Tech giants, for example, that need to adapt to technology and fierce competition are 'delayering' – that is, reducing the number of levels in a hierarchy. They have been introducing Artificial Intelligence (AI) and converting huge corporate centres to a network of decentralised units in which tools such as videoconferences replace in-person work meetings.
The Covid-19 crisis has considerably accelerated these trends. This year, organisations have been forced to adapt to exceptional circumstances. But what does this mean for business leadership in the future? And what does it mean for the education of future leaders?
Business organisations are becoming fluid. And fluid organisations cannot solely be led from the top anymore. It will become impossible to control organisations that constantly need to adapt. Corporate leadership will rather be about engaging people for a shared business purpose, cutting across different areas of expertise, cultural backgrounds and organisational structures. Leaders will have to connect with a great diversity of people, inspire them, build trust and empower talents instead of commanding or relying on power to get things done.
These changes have already affected employers’ expectations and management relations.
The Organisation for Economic Co-operation and Development, a Paris-based intergovernmental body, also highlights the shortage of skills such as adaptability and co-operation. We have seen surveys that point to a growing sense of discomfort vis-à-vis traditional managers and executives who seem to be out of touch with these new trends in leadership.
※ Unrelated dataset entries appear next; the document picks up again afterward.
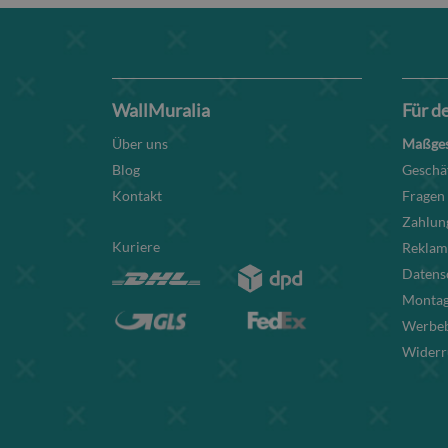
WallMuralia
Für d
Über uns
Maßges
Blog
Geschä
Kontakt
Fragen
Zahlun
Kuriere
Reklam
Datens
Montag
Werbe
Widerr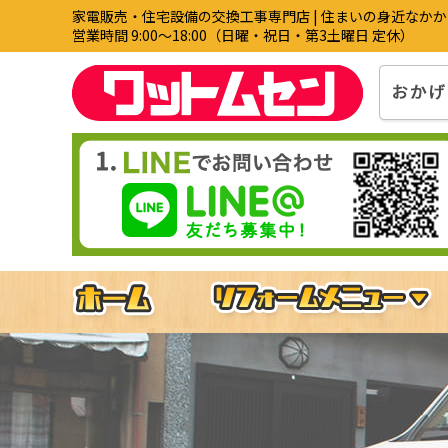
家電販売・住宅設備の交換工事専門店 | 住まいの身近なか
営業時間 9:00〜18:00（日曜・祝日・第3土曜日 定休）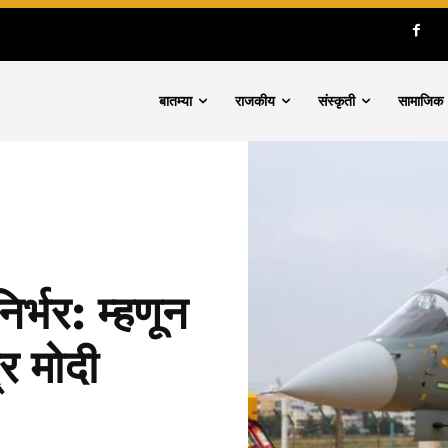
बातम्या
राजकीय
संस्कृती
सामाजिक
िर्भर: म्हणून
्र मोदी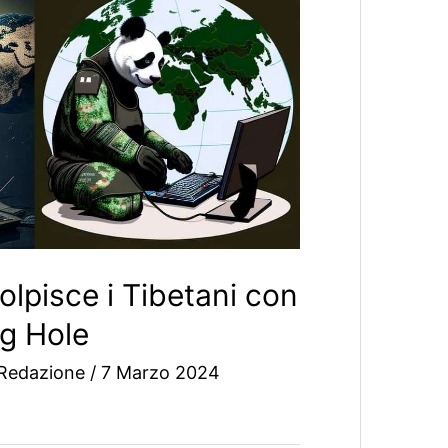
lpisce i Tibetani con
ng Hole
Redazione
/
7 Marzo 2024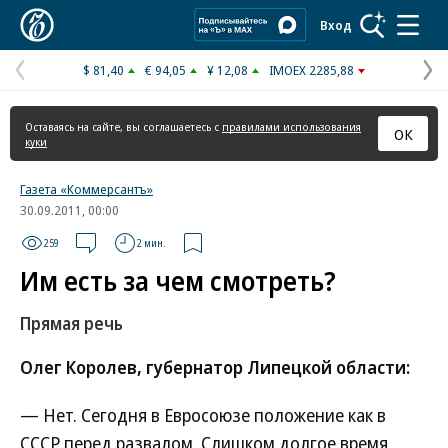
Коммерсантъ
Вход
$ 81,40
€ 94,05
¥ 12,08
IMOEX 2285,88
Предыдущая
С
страница
с
Оставаясь на сайте, вы соглашаетесь с
правилами использования
ОК
куки
Газета «Коммерсантъ»
30.09.2011, 00:00
259
2 мин.
Им есть за чем смотреть?
Прямая речь
Олег Королев, губернатор Липецкой области:
— Нет. Сегодня в Евросоюзе положение как в
СССР перед развалом. Слишком долгое время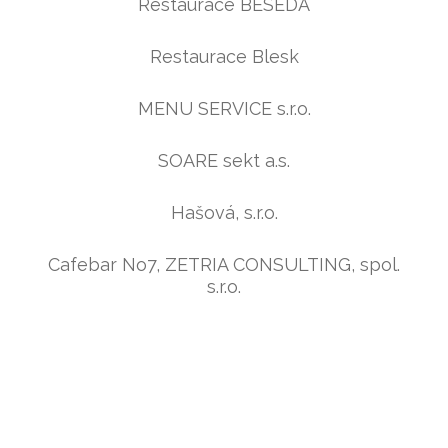
Restaurace BESEDA
Restaurace Blesk
MENU SERVICE s.r.o.
SOARE sekt a.s.
Hašová, s.r.o.
Cafebar No7, ZETRIA CONSULTING, spol.
s.r.o.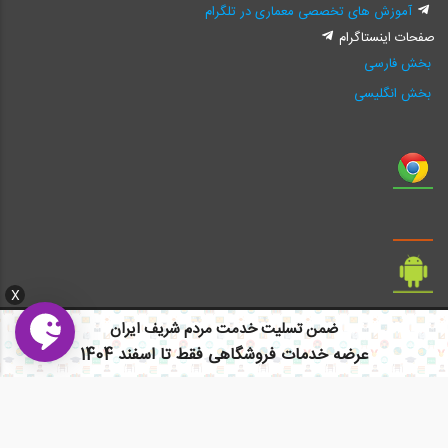
آموزش های تخصصی معماری در تلگرام
صفحات اینستاگرام
بخش فارسی
بخش انگلیسی
X
ضمن تسلیت خدمت مردم شریف ایران
عرضه خدمات فروشگاهی فقط تا اسفند 1404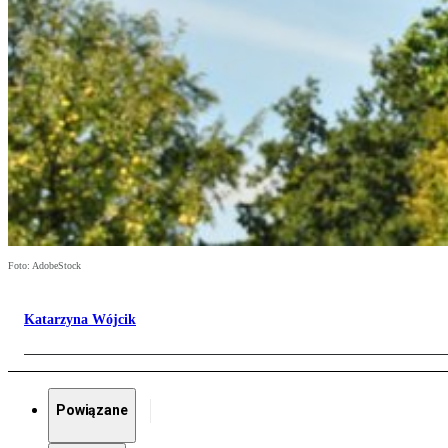
Foto: AdobeStock
Katarzyna Wójcik
Powiązane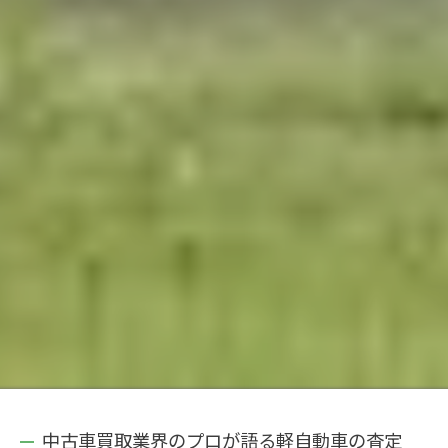
中古車買取業界のプロが語る軽自動車の査定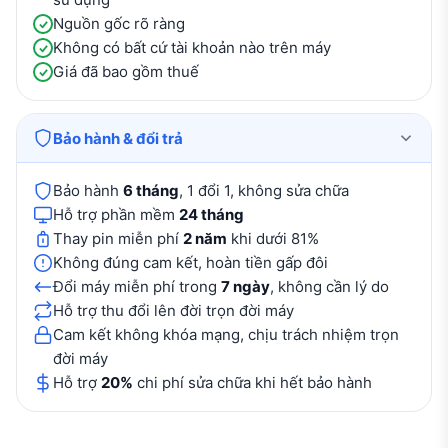
Nguồn gốc rõ ràng
Không có bất cứ tài khoản nào trên máy
Giá đã bao gồm thuế
Bảo hành & đổi trả
Bảo hành
6 tháng
, 1 đổi 1, không sửa chữa
Hỗ trợ phần mềm
24 tháng
Thay pin miễn phí
2 năm
khi dưới 81%
Không đúng cam kết, hoàn tiền gấp đôi
Đổi máy miễn phí trong
7 ngày
, không cần lý do
Hỗ trợ thu đổi lên đời trọn đời máy
Cam kết không khóa mạng, chịu trách nhiệm trọn
đời máy
Hỗ trợ
20%
chi phí sửa chữa khi hết bảo hành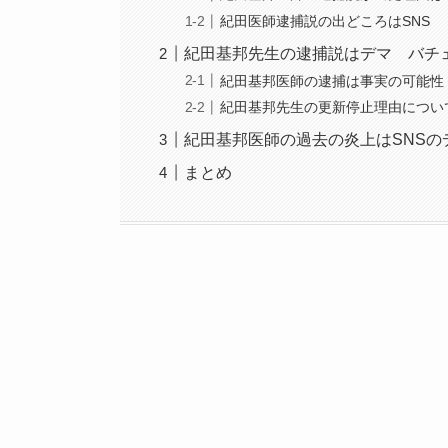
紀田医師逮捕説の出どころはSNS
紀田基邦先生の逮捕説はデマ バチ
紀田基邦医師の逮捕は事実の可能性
紀田基邦先生の更新停止理由につい
紀田基邦医師の過去の炎上はSNSの
まとめ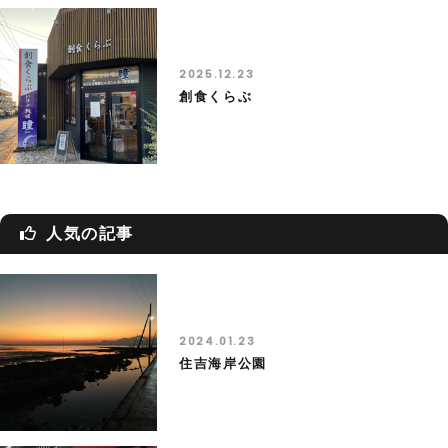
2025.12.23
創食くらぶ
人気の記事
2024.01.23
住吉海岸公園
Looking ahead, the new way of leading will require a new set of skills and a new mindset. Future leaders will need to leverage the full spectrum of human Intelligence. Of course, what we all refer to as intelligence – which actually should be labelled rational or cognitive intelligence – will remain important.
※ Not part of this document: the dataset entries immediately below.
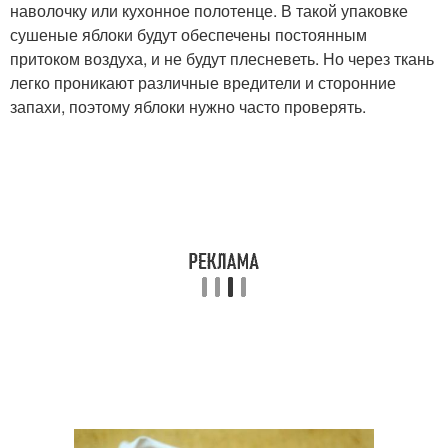
наволочку или кухонное полотенце. В такой упаковке
сушеные яблоки будут обеспечены постоянным
притоком воздуха, и не будут плесневеть. Но через ткань
легко проникают различные вредители и сторонние
запахи, поэтому яблоки нужно часто проверять.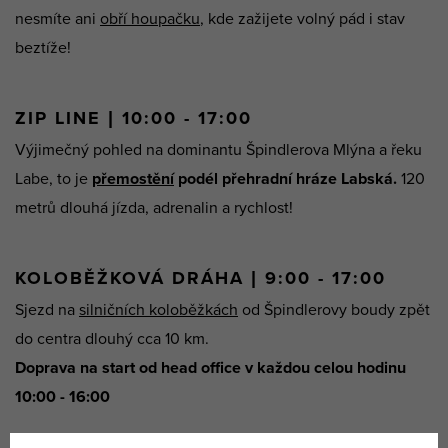
nesmíte ani
obří houpačku
, kde zažijete volný pád i stav
beztíže!
ZIP LINE | 10:00 - 17:00
Výjimečný pohled na dominantu Špindlerova Mlýna a řeku
Labe, to je
přemostění
podél přehradní hráze Labská.
120
metrů dlouhá jízda, adrenalin a rychlost!
KOLOBĚŽKOVÁ DRÁHA | 9:00 - 17:00
Sjezd na
silničních koloběžkách
od Špindlerovy boudy zpět
do centra dlouhý cca 10 km.
Doprava na start od head office v každou celou hodinu
10:00 - 16:00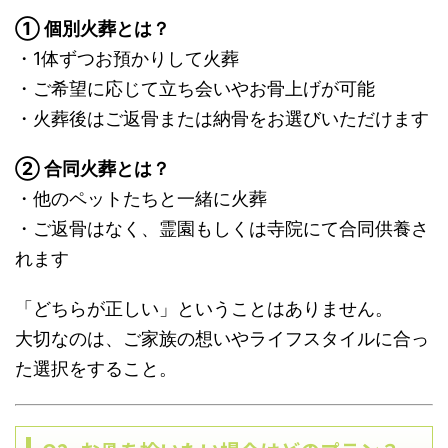
① 個別火葬とは？
・1体ずつお預かりして火葬
・ご希望に応じて立ち会いやお骨上げが可能
・火葬後はご返骨または納骨をお選びいただけます
② 合同火葬とは？
・他のペットたちと一緒に火葬
・ご返骨はなく、霊園もしくは寺院にて合同供養さ
れます
「どちらが正しい」ということはありません。
大切なのは、ご家族の想いやライフスタイルに合っ
た選択をすること。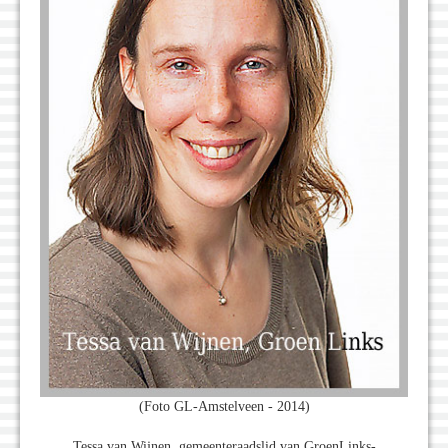
(Foto GL-Amstelveen - 2014)
Tessa van Wijnen, gemeenteraadslid van GroenLinks-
It will still be crucial to analyse complex problems and perform rigorous critical thinking. But this will not be enough. As Jack Ma, founder of Alibaba, the leading market place in China, puts it: “Do not try to compete with artificial intelligence. You will lose.”
That is why leaders will need to develop other forms of specifically human intelligence such as: social intelligence – to engage people across different areas of expertise, cultures and organisations; emotional intelligence – to manage one’s own sense of balance, to be mindful of others and to tap into the potential of emotions for creativity and communication; practical intelligence – to adapt to constant change and uncertainty, organise decision making and cut through complexity; technological intelligence – to understand and harness the potential of the latest technologies.
The more global and the more digital the world becomes, the more well-rounded leaders will have to become to keep up with the demands of the new world. The question is: how do we train new generations of entrepreneurs and corporate leaders?
In order to help our students develop this full spectrum of human intelligence, we believe it is time to reinvent higher education.
We need to move away from a model where students are asked to remember and apply knowledge to one where students are asked to develop all forms of human intelligence through experiences.
Instead of simply imparting knowledge so that students get good grades, teachers need to provide students with the tools and strategies that will enable them to become active learners and equip them for the workplace.
Future leaders should strive to not only be highly knowledgeable; they need to be excellent learners throughout their lives in order to constantly decipher, make sense of and leverage new technologies, new organisations and new cultures.